This week, Alexander Dugin, a self-styled philosopher who has consistently supplied Putin with the ideological language to back up his policies, sat down for a long interview with Glenn Greenwald, the formerly leftist American journalist. Dugin affably explained why Russia invaded Ukraine: because it wanted and needed to reclaim its former European holdings but realistically could attempt to occupy only Ukraine. He also laid out potential pathways to ending the war. At the very least, he said, Russia would require a partition, demilitarization and denazification of Ukraine. He was purposefully using the language the Allies applied to Germany in Yalta.
On X, where Dugin has been hyperactive in the last weeks, he is even bolder. In the lead-up to elections last week in Germany, he posted, “Vote AfD or we will occupy Germany once more and divide it between Russia and USA.” (A German journalist friend sent me a screenshot asking if the post was real — German journalists are less accustomed to the unimaginable than Russian ones.)
President Volodymyr Zelensky of Ukraine understands the enormity of the threat, not only to his country but to Europe, for which Ukraine has served as a deadly buffer zone. But on Friday, when he tried to talk about this threat during an Oval Office meeting, Trump and Vice President JD Vance became furious. They yelled at him, demanding that he acknowledge his powerlessness and grovel in gratitude. The talks collapsed.
What happens to Ukraine now? Before Zelensky’s visit to Washington, the best-case scenario was for Russia to agree to a cease-fire in exchange for the roughly 20 percent of Ukrainian territory that it currently occupies. That would leave millions of Ukrainian citizens — those who live in the occupied territories and those who have been displaced east — under the rule of Russian totalitarianism. Now that outcome, which was never likely to begin with, appears all but impossible. We are now in the realm of the worst-case scenario, in which it is possible to imagine Putin launching a renewed offensive against Ukraine, aimed at total domination, this time with the active assistance of the United States.

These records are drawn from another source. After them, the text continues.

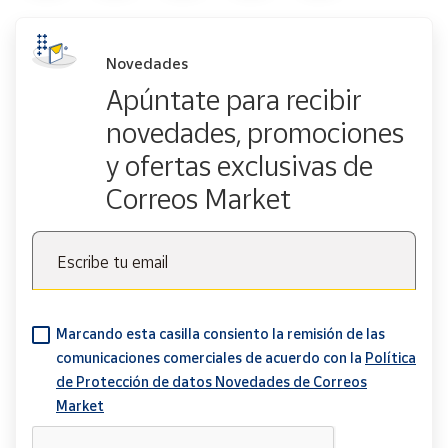
Novedades
Apúntate para recibir
novedades, promociones
y ofertas exclusivas de
Correos Market
Escribe tu email
Marcando esta casilla consiento la remisión de las
comunicaciones comerciales de acuerdo con la
Política
de Protección de datos Novedades de Correos
Market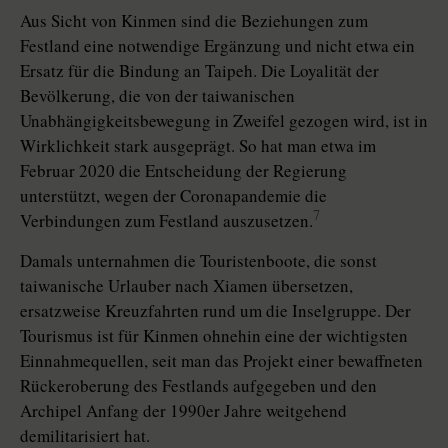
Aus Sicht von Kinmen sind die Beziehungen zum
Festland eine notwendige Ergänzung und nicht etwa ein
Ersatz für die Bindung an Taipeh. Die Loyalität der
Bevölkerung, die von der taiwanischen
Unabhängigkeitsbewegung in Zweifel gezogen wird, ist in
Wirklichkeit stark ausgeprägt. So hat man etwa im
Februar 2020 die Entscheidung der Regierung
unterstützt, wegen der Corona­pandemie die
7
Verbindungen zum Festland auszusetzen.
Damals unternahmen die Touristenboote, die sonst
taiwanische Urlauber nach Xiamen übersetzen,
ersatzweise Kreuzfahrten rund um die Inselgruppe. Der
Tourismus ist für Kinmen ohnehin eine der wichtigsten
Einnahmequellen, seit man das Projekt einer bewaffneten
Rückeroberung des Festlands aufgegeben und den
Archipel Anfang der 1990er Jahre weitgehend
demilitarisiert hat.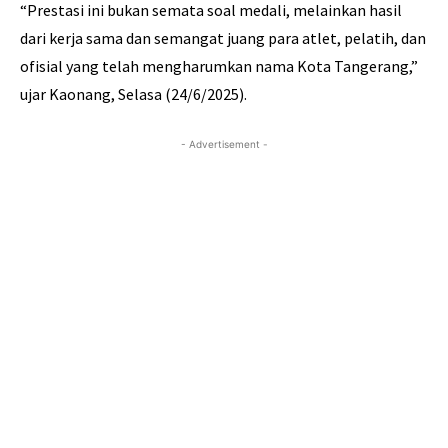
“Prestasi ini bukan semata soal medali, melainkan hasil
dari kerja sama dan semangat juang para atlet, pelatih, dan
ofisial yang telah mengharumkan nama Kota Tangerang,”
ujar Kaonang, Selasa (24/6/2025).
- Advertisement -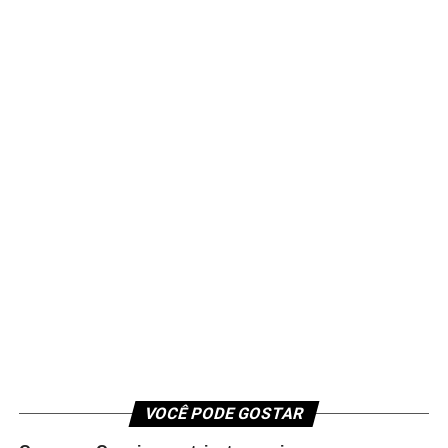
VOCÊ PODE GOSTAR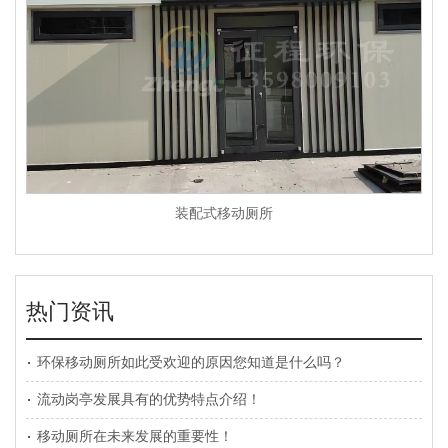
装配式移动厕所
热门资讯
环保移动厕所如此受欢迎的原因您知道是什么吗？
流动岗亭发展具有的优势特点介绍！
移动厕所在未来发展的重要性！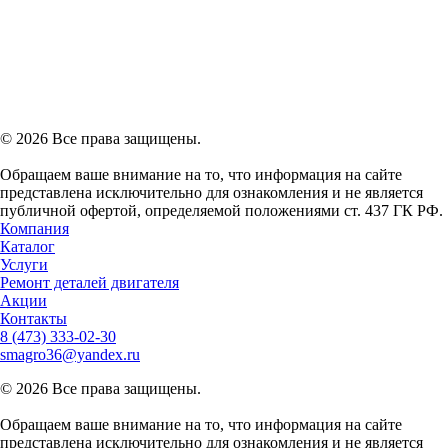
© 2026 Все права защищены.
Обращаем ваше внимание на то, что информация на сайте
представлена исключительно для ознакомления и не является
публичной офертой, определяемой положениями ст. 437 ГК РФ.
Компания
Каталог
Услуги
Ремонт деталей двигателя
Акции
Контакты
8 (473)
333-02-30
smagro36@yandex.ru
© 2026 Все права защищены.
Обращаем ваше внимание на то, что информация на сайте
представлена исключительно для ознакомления и не является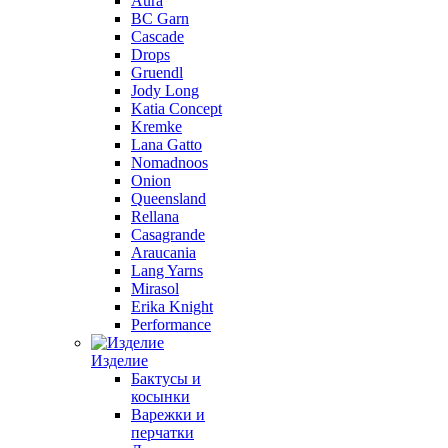
Aura
BC Garn
Cascade
Drops
Gruendl
Jody Long
Katia Concept
Kremke
Lana Gatto
Nomadnoos
Onion
Queensland
Rellana
Casagrande
Araucania
Lang Yarns
Mirasol
Erika Knight
Performance
Изделие
Бактусы и
косынки
Варежки и
перчатки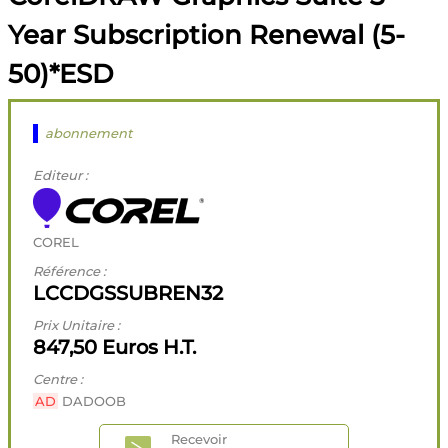
Year Subscription Renewal (5-
50)*ESD
abonnement
Editeur :
COREL
Référence :
LCCDGSSUBREN32
Prix Unitaire :
847,50 Euros H.T.
Centre :
AD
DADOOB
Recevoir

Putin doesn’t just want a return to the 20th century. He already resides there, and that is where anyone looking for what could happen next should turn. Specifically to 1938, when the British prime minister Neville Chamberlain, who fancied himself a brilliant negotiator and an expert in all things, brokered an agreement that gave Hitler Sudetenland, an area of Czechoslovakia. In exchange, the rest of Europe would, ostensibly, be safe from German aggression. A year after the resulting Munich Agreement was signed, of course, Germany invaded Poland and World War II officially began.